Descrizione Dettagliata
Disturbo molto frequente nell’universo urologico maschile, che esordisce con quadri acuti (febbre, brividi, infezioni batteriche aggressive) o, molto più sovente, con la ben più insidiosa variante di prostatite cronica abatterica, spesso definita ‘sindrome da dolore pelvico cronico’.
Genera un ventaglio di sintomatologie impattanti che includono fitte sorde al bacino e al perineo, gravi esitazioni minzionali, urgenza o bruciori uretrali, fino a compromettere drasticamente l’erezione o provocare forti algie durante l’eiaculazione del liquido seminale.
Il quadro etiologico spazia da invasioni batteriche, fino allo stress muscolare del pavimento pelvico, microtraumatismi (es. ciclismo) e tensioni emotive. Le terapie abbinano cicli mirati di antimicrobici, farmaci ad azione antinfiammatoria, e avanzata riabilitazione fisioterapica pelvica.
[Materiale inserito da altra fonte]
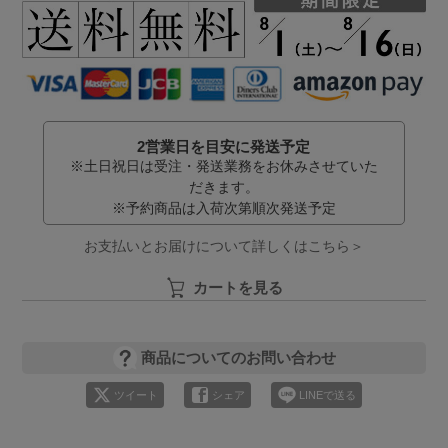
2営業日を目安に発送予定
※土日祝日は受注・発送業務をお休みさせていた
だきます。
※予約商品は入荷次第順次発送予定
お支払いとお届けについて詳しくはこちら＞
カートを見る
商品についてのお問い合わせ
ツイート
シェア
LINEで送る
Caratteristiche Principali
- Natura strettamente flogistica e infiammatoria della prostata
- Completamente curabile ma con possibile tempistica prolungata e frustrante
- Multifattorialità scatenante, dalle infezioni allo stress emotivo cronico
- Ripercussioni meccaniche ed emotive invalidanti sulla sfera sessuale quotidiana
In Evidenza
La prostatite incide severamente sui parametri funzionali maschili, ma rappresenta una infiammazione altamente curabile e medicalmente gestibile mediante protocolli diagnostico-terapeutici combinati e integrati.
INTERVENTO PRECOCE
Sottovalutare una dolorabilità sospetta durante le minzioni o i rapporti è un grave errore. Indagini cliniche e urologiche mirate permettono, fin dagli esordi, di disinnescare la problematica e restituire una serena capacità funzionale e sessuale.